◆ Exercise requirements ◆
I'd like every line in the following listing that holds "name" copied.

◆ Material for the task ◆
◇ ◇ ◇ ◇ ◇

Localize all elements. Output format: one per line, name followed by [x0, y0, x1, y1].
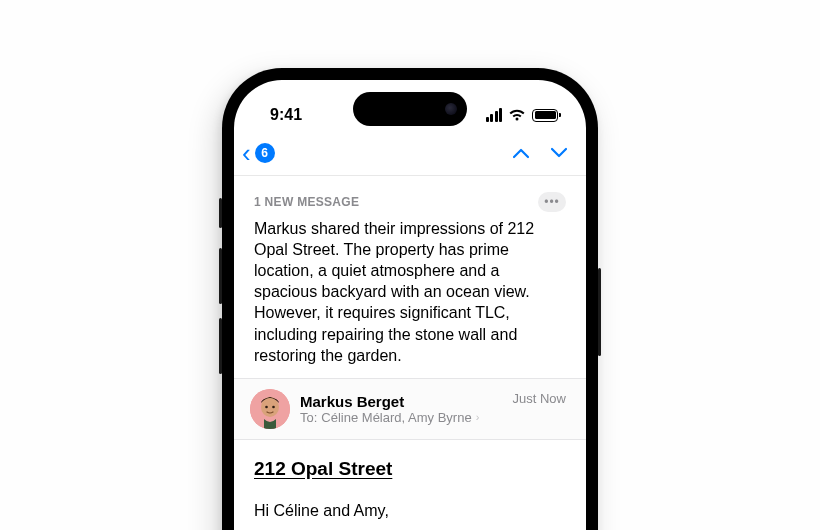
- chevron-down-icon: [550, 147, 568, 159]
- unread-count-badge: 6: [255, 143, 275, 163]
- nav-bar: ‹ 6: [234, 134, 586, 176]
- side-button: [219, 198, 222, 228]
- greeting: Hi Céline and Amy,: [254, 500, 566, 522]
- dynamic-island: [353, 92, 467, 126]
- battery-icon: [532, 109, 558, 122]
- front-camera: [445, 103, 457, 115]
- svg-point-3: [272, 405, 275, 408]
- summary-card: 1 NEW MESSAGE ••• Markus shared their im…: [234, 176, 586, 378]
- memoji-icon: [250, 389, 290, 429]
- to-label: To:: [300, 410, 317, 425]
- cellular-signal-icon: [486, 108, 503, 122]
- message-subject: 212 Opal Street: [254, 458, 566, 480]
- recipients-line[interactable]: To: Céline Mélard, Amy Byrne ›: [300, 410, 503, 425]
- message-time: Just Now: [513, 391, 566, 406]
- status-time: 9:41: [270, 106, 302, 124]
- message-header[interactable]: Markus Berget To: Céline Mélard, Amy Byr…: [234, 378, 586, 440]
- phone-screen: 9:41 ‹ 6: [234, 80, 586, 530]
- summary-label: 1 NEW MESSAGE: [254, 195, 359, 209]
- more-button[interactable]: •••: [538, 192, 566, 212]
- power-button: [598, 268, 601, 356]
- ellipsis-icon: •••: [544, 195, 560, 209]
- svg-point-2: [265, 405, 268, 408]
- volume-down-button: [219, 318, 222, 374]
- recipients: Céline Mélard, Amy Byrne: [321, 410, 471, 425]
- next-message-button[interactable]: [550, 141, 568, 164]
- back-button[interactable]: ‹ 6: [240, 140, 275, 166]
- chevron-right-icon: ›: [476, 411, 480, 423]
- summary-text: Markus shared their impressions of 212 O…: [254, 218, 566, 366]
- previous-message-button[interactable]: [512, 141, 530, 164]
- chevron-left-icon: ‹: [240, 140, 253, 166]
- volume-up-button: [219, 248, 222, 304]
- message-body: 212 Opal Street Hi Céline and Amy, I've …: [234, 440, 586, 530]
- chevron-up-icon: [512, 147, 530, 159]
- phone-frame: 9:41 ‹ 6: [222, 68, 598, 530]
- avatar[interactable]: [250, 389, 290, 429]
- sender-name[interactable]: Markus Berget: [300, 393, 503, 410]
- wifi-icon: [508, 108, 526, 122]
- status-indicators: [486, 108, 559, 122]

◇ ◇ ◇ ◇ ◇

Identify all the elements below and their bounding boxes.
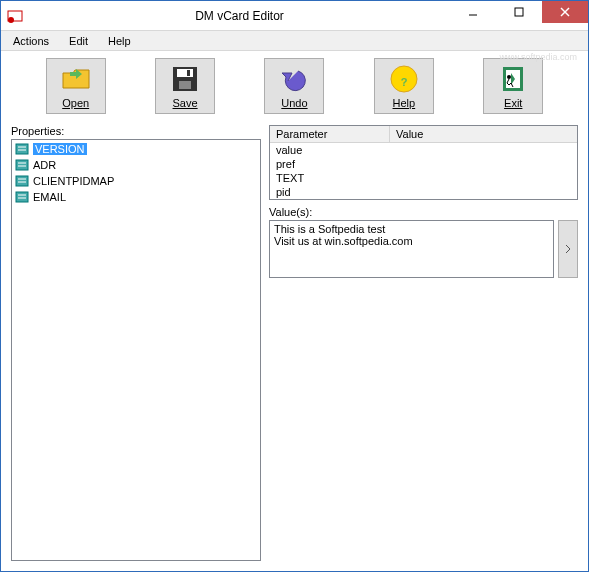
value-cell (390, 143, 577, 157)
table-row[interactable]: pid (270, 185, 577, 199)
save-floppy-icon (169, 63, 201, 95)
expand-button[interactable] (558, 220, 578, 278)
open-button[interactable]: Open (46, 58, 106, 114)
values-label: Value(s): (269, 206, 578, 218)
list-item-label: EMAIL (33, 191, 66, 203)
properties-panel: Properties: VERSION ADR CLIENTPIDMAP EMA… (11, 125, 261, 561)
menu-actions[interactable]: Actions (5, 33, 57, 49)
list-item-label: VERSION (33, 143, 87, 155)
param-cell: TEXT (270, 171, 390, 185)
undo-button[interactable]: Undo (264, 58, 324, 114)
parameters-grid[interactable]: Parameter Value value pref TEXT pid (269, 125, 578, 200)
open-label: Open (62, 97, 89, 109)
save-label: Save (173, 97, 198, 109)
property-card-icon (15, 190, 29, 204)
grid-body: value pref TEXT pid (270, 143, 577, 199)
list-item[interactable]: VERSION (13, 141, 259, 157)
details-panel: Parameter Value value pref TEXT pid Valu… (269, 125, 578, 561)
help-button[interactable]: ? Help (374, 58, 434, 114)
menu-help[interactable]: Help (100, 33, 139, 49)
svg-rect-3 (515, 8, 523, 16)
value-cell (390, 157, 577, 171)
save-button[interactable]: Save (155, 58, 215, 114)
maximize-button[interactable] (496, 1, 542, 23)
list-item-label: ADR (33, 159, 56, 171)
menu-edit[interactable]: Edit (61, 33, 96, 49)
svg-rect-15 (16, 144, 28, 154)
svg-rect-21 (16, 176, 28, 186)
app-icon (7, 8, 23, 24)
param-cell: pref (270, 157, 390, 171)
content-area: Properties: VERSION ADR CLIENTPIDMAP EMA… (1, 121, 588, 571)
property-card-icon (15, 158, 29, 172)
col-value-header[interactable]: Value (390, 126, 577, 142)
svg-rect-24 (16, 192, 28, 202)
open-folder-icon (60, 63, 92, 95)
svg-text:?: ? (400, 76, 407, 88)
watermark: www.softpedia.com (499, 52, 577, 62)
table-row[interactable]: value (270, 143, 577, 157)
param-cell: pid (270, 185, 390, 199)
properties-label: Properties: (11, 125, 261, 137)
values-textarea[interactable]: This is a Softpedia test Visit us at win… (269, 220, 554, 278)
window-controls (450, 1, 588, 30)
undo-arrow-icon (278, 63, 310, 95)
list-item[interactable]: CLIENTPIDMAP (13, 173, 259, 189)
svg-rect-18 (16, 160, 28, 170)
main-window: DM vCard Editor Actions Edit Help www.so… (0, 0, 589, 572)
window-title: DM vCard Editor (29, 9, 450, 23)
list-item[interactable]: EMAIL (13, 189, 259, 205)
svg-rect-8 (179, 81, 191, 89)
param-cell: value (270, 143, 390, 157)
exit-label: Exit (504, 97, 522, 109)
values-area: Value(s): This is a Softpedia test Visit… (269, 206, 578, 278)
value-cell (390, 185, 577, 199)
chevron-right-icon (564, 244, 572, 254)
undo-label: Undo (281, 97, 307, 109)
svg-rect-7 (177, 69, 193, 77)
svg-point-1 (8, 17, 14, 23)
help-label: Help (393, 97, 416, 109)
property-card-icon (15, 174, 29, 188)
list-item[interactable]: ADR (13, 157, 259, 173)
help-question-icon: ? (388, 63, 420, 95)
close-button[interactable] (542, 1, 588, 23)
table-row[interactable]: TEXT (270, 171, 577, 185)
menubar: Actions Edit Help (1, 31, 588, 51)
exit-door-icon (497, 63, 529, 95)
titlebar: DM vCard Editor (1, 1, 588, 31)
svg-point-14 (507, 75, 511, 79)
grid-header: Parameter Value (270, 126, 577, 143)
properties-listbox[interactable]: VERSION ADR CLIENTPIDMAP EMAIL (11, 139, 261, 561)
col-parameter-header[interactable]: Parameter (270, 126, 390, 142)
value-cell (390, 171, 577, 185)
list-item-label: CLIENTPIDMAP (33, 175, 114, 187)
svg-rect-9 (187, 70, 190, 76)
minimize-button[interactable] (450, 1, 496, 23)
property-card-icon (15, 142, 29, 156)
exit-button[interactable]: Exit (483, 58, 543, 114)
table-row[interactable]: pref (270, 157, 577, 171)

◇ ◇ ◇ ◇ ◇

◆ Answer box ◆
Localize all elements. Output format: one per line, name followed by [x0, y0, x1, y1].
- sender-name[interactable]: Markus Berget: [300, 393, 503, 410]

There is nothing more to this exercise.